The master was running up, but was too far away; and it was Collie that
saved the hound's life. Before White Fang could spring in and deliver
the fatal stroke, and just as he was in the act of springing in, Collie
arrived. She had been out-manoeuvred and out-run, to say nothing of her
having been unceremoniously tumbled in the gravel, and her arrival was
like that of a tornado--made up of offended dignity, justifiable wrath,
and instinctive hatred for this marauder from the Wild. She struck White
Fang at right angles in the midst of his spring, and again he was knocked
off his feet and rolled over.

The next moment the master arrived, and with one hand held White Fang,
while the father called off the dogs.

"I say, this is a pretty warm reception for a poor lone wolf from the
Arctic," the master said, while White Fang calmed down under his
caressing hand. "In all his life he's only been known once to go off his
feet, and here he's been rolled twice in thirty seconds."
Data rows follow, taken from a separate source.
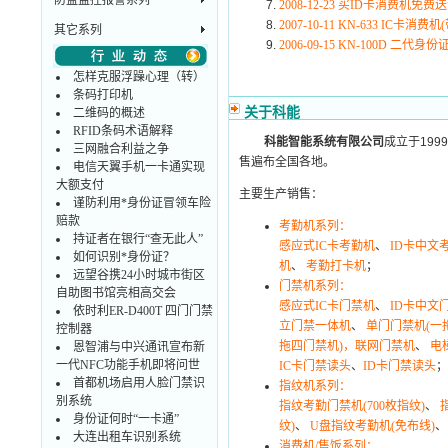
防盗监控报警系列
2008-12-23 买ID卡消费机免
2007-10-11 KN-633 IC卡
其它系列
2006-09-15 KN-100D 二代
怎样克服浮躁心理（转）
条码打印机
关于科能
二维码的概述
RFID条码术语解释
科能智能系统有限公司
成立于199
三网融合利益之争
售遍布全国各地。
电信天翼手机一卡通实现
大额支付
主要生产销售：
谨防利用*身份证冒领车险
赔款
考勤机系列：
持证者在银行“查无此人”
感应式IC卡考勤机
、
ID卡中文
如何识别*身份证？
机
、
考勤打卡机
；
远望谷携24小时城市街区
门禁机系列：
自助图书馆亮相高交会
感应式IC卡门禁机
、
ID卡中文
依时利ER-D400T 四门门禁
立门禁一体机
、
单门门禁机(一
控制器
拖四门禁机)，联网门禁机
、
电
恩智浦与中兴通讯宣布新
一代NFC功能手机即将问世
IC卡门禁读头
、
ID卡门禁读头
；
首都机场启用人脸门禁识
指纹机系列：
别系统
指纹考勤门禁机(700枚指纹)
、
身份证何时“一卡通”
纹)
、
U盘指纹考勤机(免布线)
大连出租车识别系统
消费机/售饭系列：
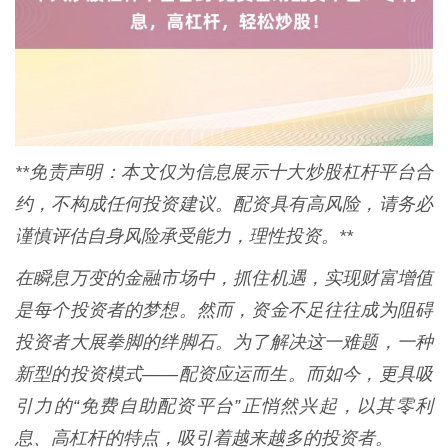
**免责声明：本文仅为信息展示十大炒股杠杆平台合
约，不构成任何投资建议。配资具有高风险，请务必
谨慎评估自身风险承受能力，理性投资。**
在瞬息万变的金融市场中，抓住机遇，实现财富增值
是每个投资者的梦想。然而，资金不足往往成为阻碍
投资者大展拳脚的绊脚石。为了解决这一难题，一种
新型的投资模式——配资应运而生。而如今，更具吸
引力的“免费自助配资平台”正悄然兴起，以其零利
息、高杠杆的特点，吸引着越来越多的投资者。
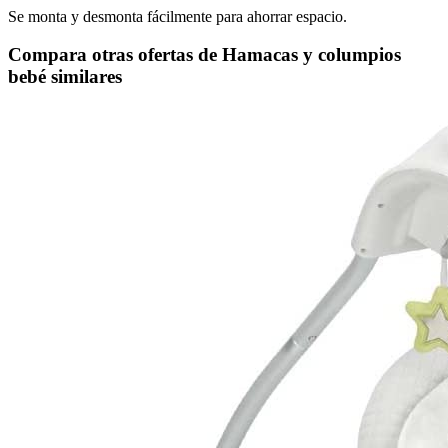
Se monta y desmonta fácilmente para ahorrar espacio.
Compara otras ofertas de Hamacas y columpios
bebé similares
The carriage had driven away, and other strange gods had appeared from
out the house. Some of these stood respectfully at a distance; but two
of them, women, perpetrated the hostile act of clutching the master
around the neck. White Fang, however, was beginning to tolerate this
act. No harm seemed to come of it, while the noises the gods made were
certainly not threatening. These gods also made overtures to White Fang,
but he warned them off with a snarl, and the master did likewise with
word of mouth. At such times White Fang leaned in close against the
master's legs and received reassuring pats on the head.
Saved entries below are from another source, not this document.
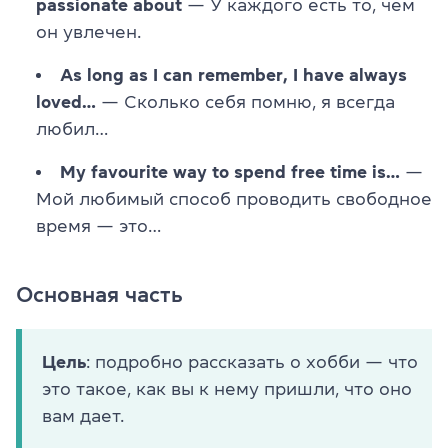
passionate about
— У каждого есть то, чем
он увлечен.
As long as I can remember, I have always
loved…
— Сколько себя помню, я всегда
любил…
My favourite way to spend free time is…
—
Мой любимый способ проводить свободное
время — это…
Основная часть
Цель
: подробно рассказать о хобби — что
это такое, как вы к нему пришли, что оно
вам дает.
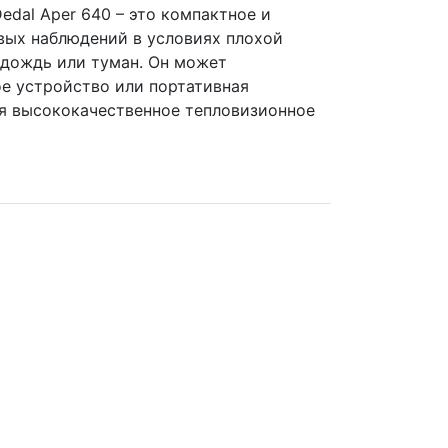
edal Aper 640 – это компактное и
вых наблюдений в условиях плохой
, дождь или туман. Он может
ое устройство или портативная
я высококачественное тепловизионное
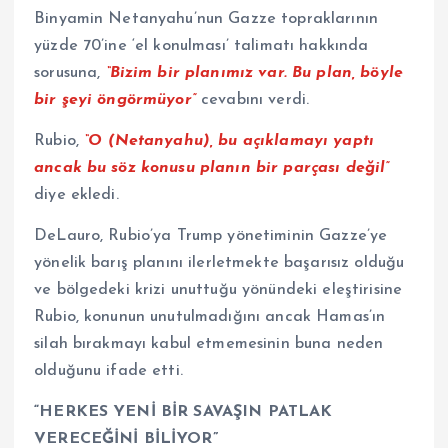
Binyamin Netanyahu’nun Gazze topraklarının
yüzde 70’ine ‘el konulması’ talimatı hakkında
sorusuna,
“Bizim bir planımız var. Bu plan, böyle
bir şeyi öngörmüyor”
cevabını verdi.
Rubio,
“O (Netanyahu), bu açıklamayı yaptı
ancak bu söz konusu planın bir parçası değil”
diye ekledi.
DeLauro, Rubio’ya Trump yönetiminin Gazze’ye
yönelik barış planını ilerletmekte başarısız olduğu
ve bölgedeki krizi unuttuğu yönündeki eleştirisine
Rubio, konunun unutulmadığını ancak Hamas’ın
silah bırakmayı kabul etmemesinin buna neden
olduğunu ifade etti.
“HERKES YENİ BİR SAVAŞIN PATLAK
VERECEĞİNİ BİLİYOR”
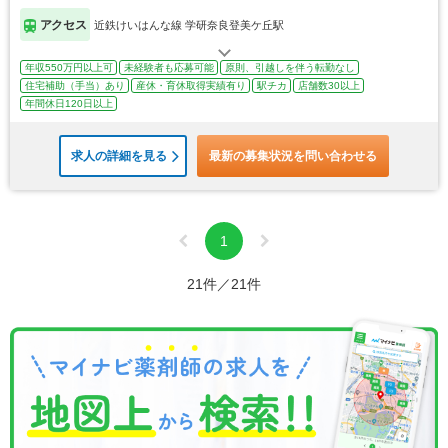
アクセス
近鉄けいはんな線 学研奈良登美ケ丘駅
年収550万円以上可
未経験者も応募可能
原則、引越しを伴う転勤なし
住宅補助（手当）あり
産休・育休取得実績有り
駅チカ
店舗数30以上
年間休日120日以上
求人の詳細を見る
最新の募集状況を問い合わせる
1
21件／21件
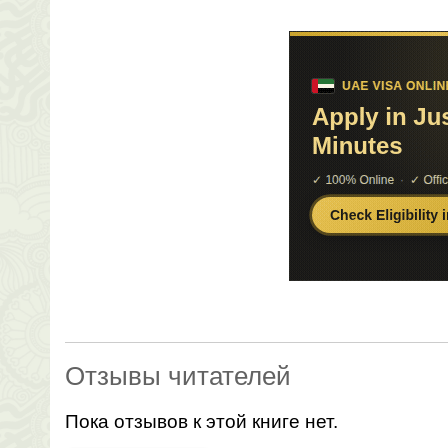
Отзывы читателей
Пока отзывов к этой книге нет.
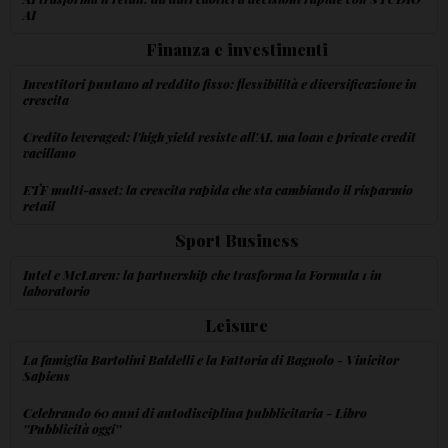
AI
Finanza e investimenti
Investitori puntano al reddito fisso: flessibilità e diversificazione in
crescita
Credito leveraged: l'high yield resiste all'AI, ma loan e private credit
vacillano
ETF multi-asset: la crescita rapida che sta cambiando il risparmio
retail
Sport Business
Intel e McLaren: la partnership che trasforma la Formula 1 in
laboratorio
Leisure
La famiglia Bartolini Baldelli e la Fattoria di Bagnolo - Vinicitor
Sapiens
Celebrando 60 anni di autodisciplina pubblicitaria - Libro
''Pubblicità oggi''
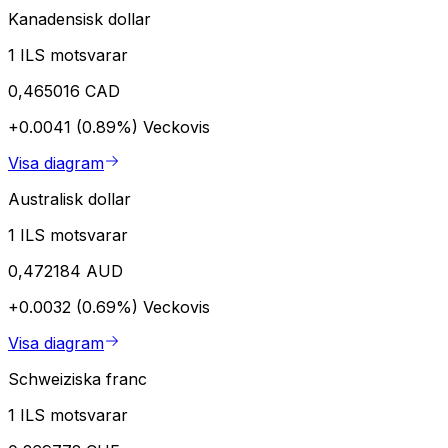
Kanadensisk dollar
1 ILS motsvarar
0,465016 CAD
+0.0041 (0.89%)
Veckovis
Visa diagram
Australisk dollar
1 ILS motsvarar
0,472184 AUD
+0.0032 (0.69%)
Veckovis
Visa diagram
Schweiziska franc
1 ILS motsvarar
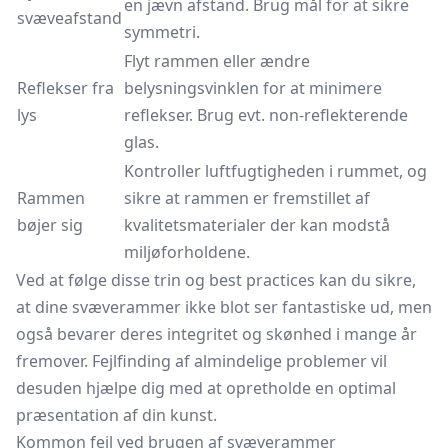
en jævn afstand. Brug mål for at sikre
svæveafstand
symmetri.
Flyt rammen eller ændre
Reflekser fra
belysningsvinklen for at minimere
lys
reflekser. Brug evt. non-reflekterende
glas.
Kontroller luftfugtigheden i rummet, og
Rammen
sikre at rammen er fremstillet af
bøjer sig
kvalitetsmaterialer der kan modstå
miljøforholdene.
Ved at følge disse trin og best practices kan du sikre,
at dine svæverammer ikke blot ser fantastiske ud, men
også bevarer deres integritet og skønhed i mange år
fremover. Fejlfinding af almindelige problemer vil
desuden hjælpe dig med at opretholde en optimal
præsentation af din kunst.
Kommon fejl ved brugen af svæverammer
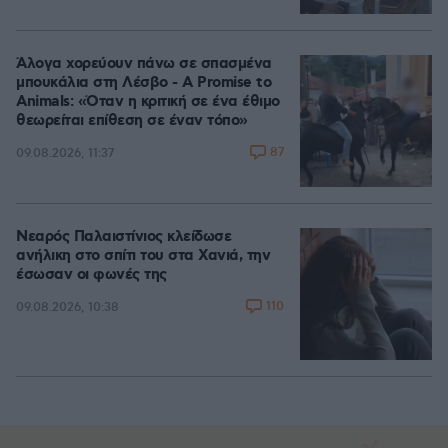
Άλογα χορεύουν πάνω σε σπασμένα
μπουκάλια στη Λέσβο - A Promise to
Animals: «Όταν η κριτική σε ένα έθιμο
θεωρείται επίθεση σε έναν τόπο»
87
09.08.2026, 11:37
Νεαρός Παλαιστίνιος κλείδωσε
ανήλικη στο σπίτι του στα Χανιά, την
έσωσαν οι φωνές της
110
09.08.2026, 10:38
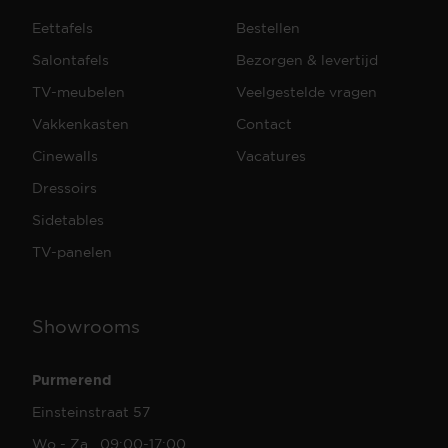
Eettafels
Bestellen
Salontafels
Bezorgen & levertijd
TV-meubelen
Veelgestelde vragen
Vakkenkasten
Contact
Cinewalls
Vacatures
Dressoirs
Sidetables
TV-panelen
Showrooms
Purmerend
Einsteinstraat 57
Wo - Za 09:00-17:00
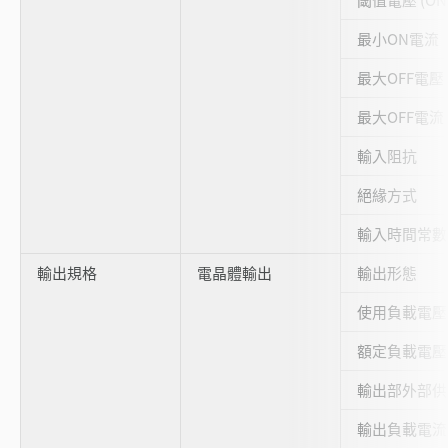
最小ON電流
最大OFF電壓
最大OFF電流
輸入阻抗
絕緣方式
輸入時間常數 
輸出規格
電晶體輸出
輸出形態
使用負載電壓
額定負載電壓
輸出部外部供
輸出負載電流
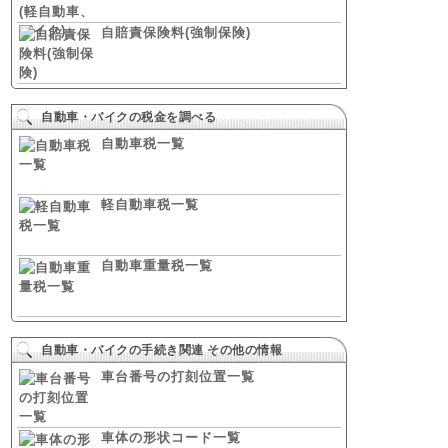
自賠責保険料(強制保険)
自動車・バイクの税金を調べる
自動車税一覧
軽自動車税一覧
自動車重量税一覧
自動車・バイクの手続き関連 その他の情報
車台番号の打刻位置一覧
車体の形状コード一覧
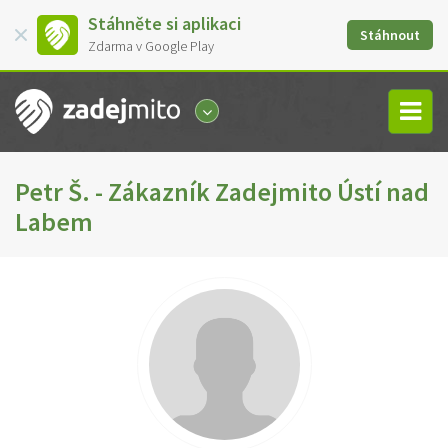
Stáhněte si aplikaci
Stáhnout
Zdarma v Google Play
Petr Š. - Zákazník Zadejmito Ústí nad
Labem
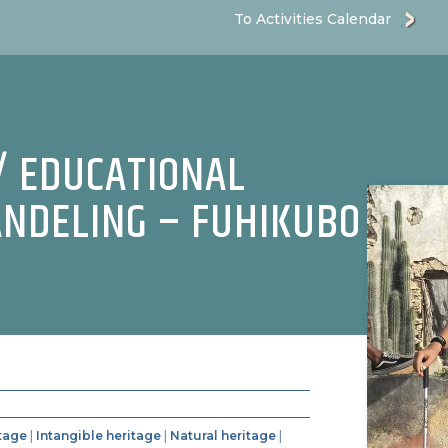
To Activities Calendar
/ EDUCATIONAL
ANDELING – FUHIKUBO
itage
|
Intangible heritage
|
Natural heritage
|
The hound, under the command, "Dick! Lie down, sir!" had gone up the
steps and lain down to one side of the porch, still growling and keeping
a sullen watch on the intruder. Collie had been taken in charge by one
of the woman-gods, who held arms around her neck and petted and caressed
her; but Collie was very much perplexed and worried, whining and
restless, outraged by the permitted presence of this wolf and confident
that the gods were making a mistake.

All the gods started up the steps to enter the house. White Fang
followed closely at the master's heels. Dick, on the porch, growled, and
White Fang, on the steps, bristled and growled back.

"Take Collie inside and leave the two of them to fight it out," suggested
Scott's father. "After that they'll be friends."

"Then White Fang, to show his friendship, will have to be chief mourner
at the funeral," laughed the master.

The elder Scott looked incredulously, first at White Fang, then at Dick,
and finally at his son.

"You mean . . .?"

Weedon nodded his head. "I mean just that. You'd have a dead Dick
inside one minute--two minutes at the farthest."

He turned to White Fang. "Come on, you wolf. It's you that'll have to
come inside."

White Fang walked stiff-legged up the steps and across the porch, with
tail rigidly erect, keeping his eyes on Dick to guard against a flank
attack, and at the same time prepared for whatever fierce manifestation
of the unknown that might pounce out upon him from the interior of the
house. But no thing of fear pounced out, and when he had gained the
inside he scouted carefully around, looking at it and finding it not.
Then he lay down with a contented grunt at the master's feet, observing
all that went on, ever ready to spring to his feet and fight for life
with the terrors he felt must lurk under the trap-roof of the dwelling.